C. Beginn nach § 229 Abs. 1 Satz 2 AO
Rz. 5
Stand: 21. Auflage – ET: 05/2015
§ 229 Abs. 1 Satz 2 AO ordnet einen von § 229 Abs. 1 Satz 1 AO abweichenden, späteren Verjährungsbeginn für die Fälle an, in denen Fälligkeit des Anspruchs schon eintritt, bevor durch förmliche Festsetzung die Voraussetzung für die Durchsetzung des Zahlungsanspruchs geschaffen ist. Gemeint sind die sog. Fälligkeitssteuern, für die durch Gesetz ein fester Fälligkeitszeitpunkt bestimmt ist (z. B. § 18 UStG, § 14 BierStG, §§ 41a Abs. 1 Satz 1 Nr. 2, 44 Abs. 1 Satz 5, 50a Abs. 5 Satz 3 EStG). Damit in solchen Fällen die durch die Zahlungsverjährung begrenzte Zeit für die Verwirklichung des Zahlungsanspruchs nicht durch säumige Erfüllung der Anmeldungspflicht verkürzt wird, beginnt die Verjährungsfrist nicht vor Ablauf des Kalenderjahres, in dem die Steuerfestsetzung bzw. Steueranmeldung, die der Steuerfestsetzung gleichsteht (§ 229 Abs. 1 Satz 2 AO a. E.), wirksam geworden ist.
Rz. 6
Stand: 21. Auflage – ET: 05/2015
Das gleiche Motiv ist für die Hinausschiebung des Verjährungsbeginns in den Fällen der Aufhebung oder Änderung einer Festsetzung oder im Falle ihrer Berichtigung nach § 129 AO maßgebend. Beschränkt auf das Gebiet der Fälligkeitssteuern verhindert § 229 Abs. 1 Satz 2 AO daher, dass im Extremfall die Zahlungsverjährung vor der Festsetzungsverjährung abläuft, mit Rücksicht auf die Festsetzungsverjährung noch zulässige Festsetzungen gewissermaßen "ins Leere" gehen.

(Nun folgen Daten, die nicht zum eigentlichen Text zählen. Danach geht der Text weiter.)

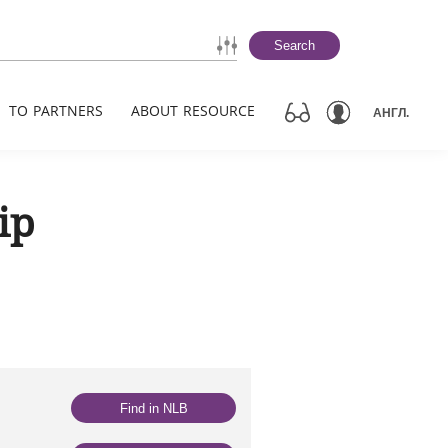
Search
TO PARTNERS
ABOUT RESOURCE
АНГЛ.
ір
Find in NLB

D. Beginn nach § 229 Abs. 2 AO
Rz. 7
Stand: 21. Auflage – ET: 05/2015
Die Regelung des § 229 Abs. 2 AO verhindert, dass bei Erlass eines Haftungsbescheids gemäß § 191 Abs. 1 AO, der nicht mit einer Zahlungsaufforderung i. S. des § 219 Satz 1 AO verbunden wurde, die Verjährungsfrist hinsichtlich des Haftungszahlungsanspruchs in Anwendung des § 229 Abs. 1 Satz 1 AO erst mit dem Erlass des Leistungsgebots beginnt. Andernfalls könnte, sofern nur der Haftungsbescheid erlassen wurde, der Schuldner praktisch auf unbeschränkte Zeit auf Zahlung in Anspruch genommen werden.